Pixel coordinate grounding data
● ● ●

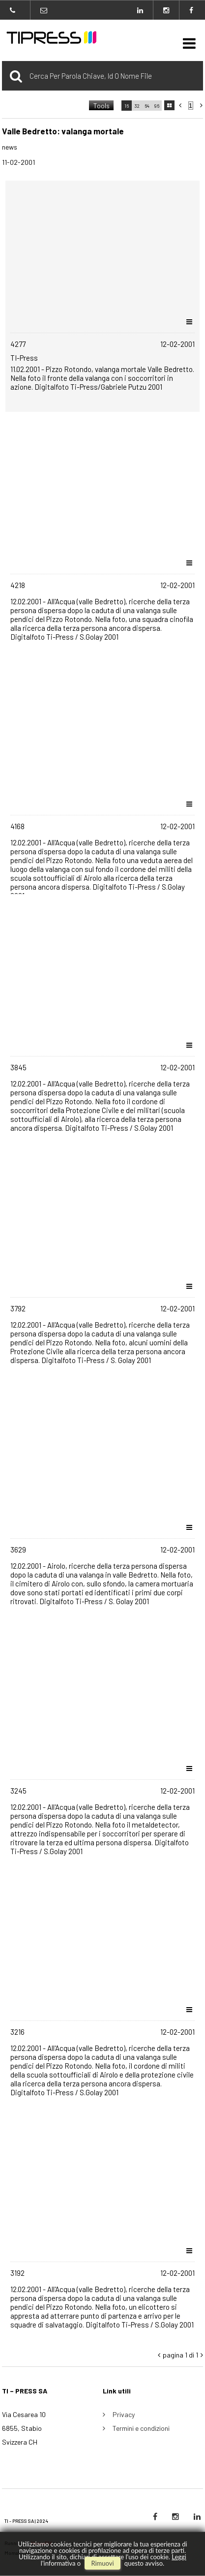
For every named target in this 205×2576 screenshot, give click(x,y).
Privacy (124, 2414)
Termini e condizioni (141, 2428)
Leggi (179, 2557)
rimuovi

● ● ●

● Task prompt
Exactly as they appear above, write out all the entries, without pictures.

● Solution to the problem
For every named target in this 205×2576 screenshot, give click(x,y).
Privacy (124, 2414)
Termini e condizioni (141, 2428)
Leggi (179, 2557)
rimuovi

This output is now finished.